He never put a foot wrong, though, never did anything that would bring their discord into the open. His relationship with all three of the other men was both easy and professional. With her, he was unfailingly polite and impersonal, and even that was a measure of his professionalism. Tucker respected Dallas and certainly wasn’t going to disrupt the team or endanger the job by openly antagonizing his wife. That should have reassured Niema on a couple of levels—but it didn’t.
Until he put the blanket around her shoulders, there hadn’t been a word spoken between them since the others left. She wished it had remained that way; keeping Tucker at a distance, she thought, was the safest place for him.
He sat down, as relaxed and graceful as a cat. He seemed impervious to the cold, comfortable in a black T-shirt and fatigue pants. Dallas had the same sort of internal furnace, because he seldom felt the cold either. What was it about men like them that made them burn so much hotter than the rest of the human race? Maybe it was their physical conditioning, but she herself was in very good shape and she had been cold the entire time they had been in Iran. She didn’t wish they were cold, too, just that the damn anthrax facility had been built in the warm desert, instead of these chilly mountains.
“You’re afraid of me.”
The comment, coming out of the blue, startled her more than it had when he put the blanket around her, but not enough that she lost her composure. His voice had been calm, as if he were discussing the weather. She gave him a cool look. “Wary,” she corrected. If he thought she would hasten to deny her uneasiness, the way most people would do when cornered, he was mistaken. As Dallas had learned, to his amusement more often than not, there wasn’t much that could make Niema back down.
Tucker leaned his dark head back against the cold stone wall and drew one leg up, draping his arm loosely over his knee. Unreadable brown eyes studied her. “Wary, then,” he conceded. “Why?”

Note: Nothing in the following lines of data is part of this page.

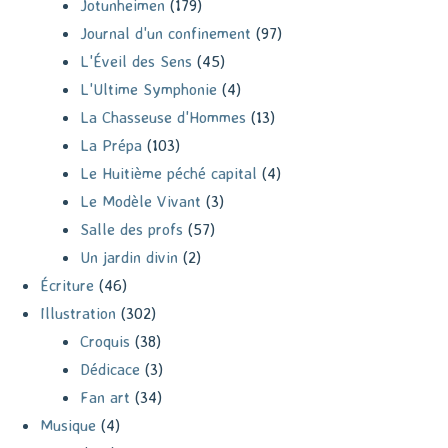
Jotunheimen
(179)
Journal d'un confinement
(97)
L'Éveil des Sens
(45)
L'Ultime Symphonie
(4)
La Chasseuse d'Hommes
(13)
La Prépa
(103)
Le Huitième péché capital
(4)
Le Modèle Vivant
(3)
Salle des profs
(57)
Un jardin divin
(2)
Écriture
(46)
Illustration
(302)
Croquis
(38)
Dédicace
(3)
Fan art
(34)
Musique
(4)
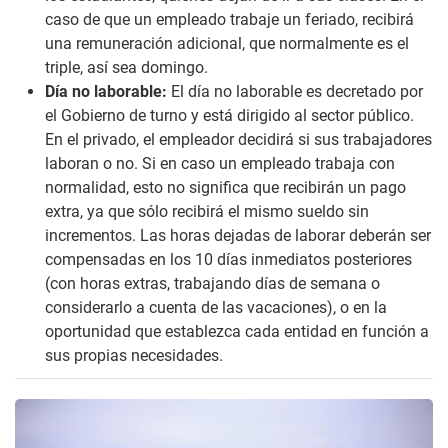
caso de que un empleado trabaje un feriado, recibirá
una remuneración adicional, que normalmente es el
triple, así sea domingo.
Día no laborable:
El día no laborable es decretado por
el Gobierno de turno y está dirigido al sector público.
En el privado, el empleador decidirá si sus trabajadores
laboran o no. Si en caso un empleado trabaja con
normalidad, esto no significa que recibirán un pago
extra, ya que sólo recibirá el mismo sueldo sin
incrementos. Las horas dejadas de laborar deberán ser
compensadas en los 10 días inmediatos posteriores
(con horas extras, trabajando días de semana o
considerarlo a cuenta de las vacaciones), o en la
oportunidad que establezca cada entidad en función a
sus propias necesidades.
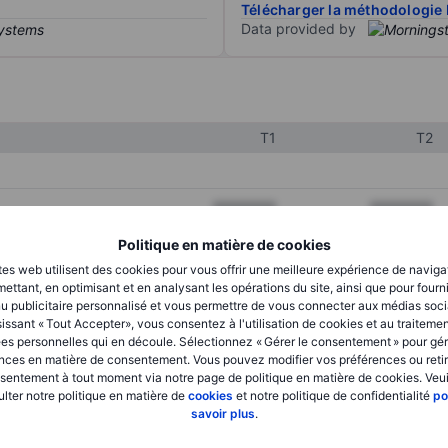
Télécharger la méthodologie 
Data provided by
T1
T2
XXXXXXX
XXXXXXX
XXXXXXX
XXXXXXX
Politique en matière de cookies
tes web utilisent des cookies pour vous offrir une meilleure expérience de naviga
XXXXXXX
XXXXXXX
ettant, en optimisant et en analysant les opérations du site, ainsi que pour fourn
u publicitaire personnalisé et vous permettre de vous connecter aux médias soci
issant « Tout Accepter», vous consentez à l'utilisation de cookies et au traiteme
es personnelles qui en découle. Sélectionnez « Gérer le consentement » pour gér
XXXXXXX
XXXXXXX
nces en matière de consentement. Vous pouvez modifier vos préférences ou retir
sentement à tout moment via notre page de politique en matière de cookies. Veui
XXXXXXX
XXXXXXX
lter notre politique en matière de
cookies
et notre politique de confidentialité
po
savoir plus
.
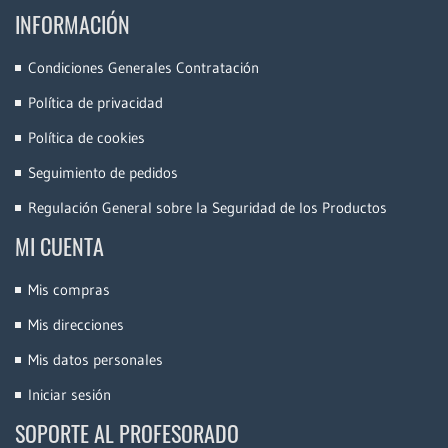
INFORMACIÓN
Condiciones Generales Contratación
Política de privacidad
Política de cookies
Seguimiento de pedidos
Regulación General sobre la Seguridad de los Productos
MI CUENTA
Mis compras
Mis direcciones
Mis datos personales
Iniciar sesión
SOPORTE AL PROFESORADO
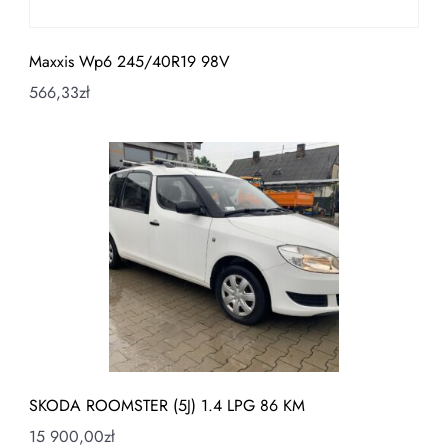
Maxxis Wp6 245/40R19 98V
566,33
zł
SKODA ROOMSTER (5J) 1.4 LPG 86 KM
15 900,00
zł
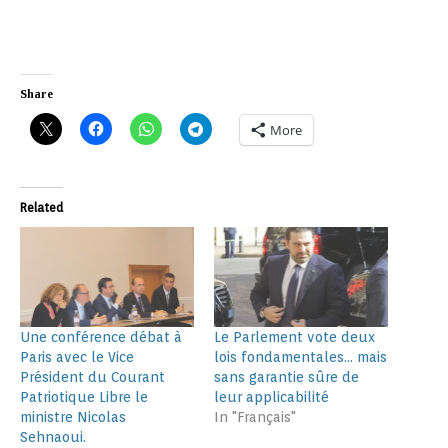
Share
More
Related
Une conférence débat à
Le Parlement vote deux
Paris avec le Vice
lois fondamentales… mais
Président du Courant
sans garantie sûre de
Patriotique Libre le
leur applicabilité
ministre Nicolas
In "Français"
Sehnaoui.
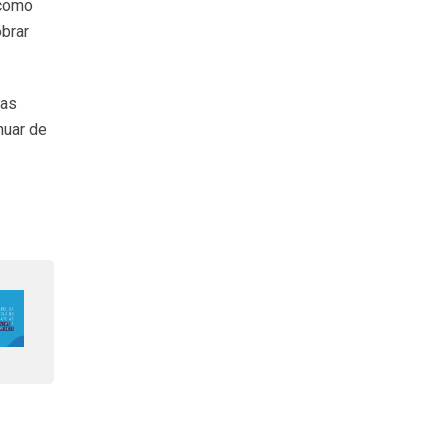
 como
obrar
las
nuar de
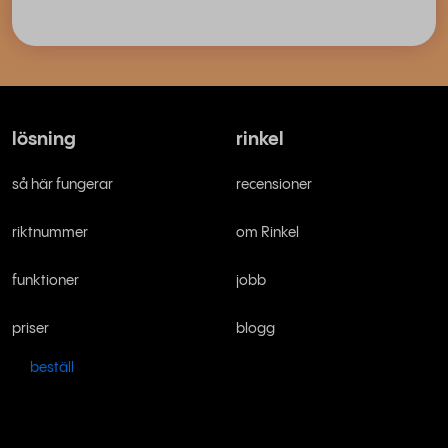
lösning
rinkel
så här fungerar
recensioner
riktnummer
om Rinkel
funktioner
jobb
priser
blogg
beställ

She shrugged. “Feminine intuition?”
He began to laugh. Laughter wasn’t something she had associated with Tucker, but he did it easily, his dark head tilted back against the wall. The sound was genuinely amused, as if he couldn’t help himself.
Niema watched him, one eyebrow tilted as she waited for him to stop. She didn’t feel the least impulse to join in his laughter, or even to smile. Nothing about this situation was funny. They were deep in Iran on a job that could get them all killed, and oh, by the way, she didn’t trust the team leader one inch, ha ha ha. Yeah, right.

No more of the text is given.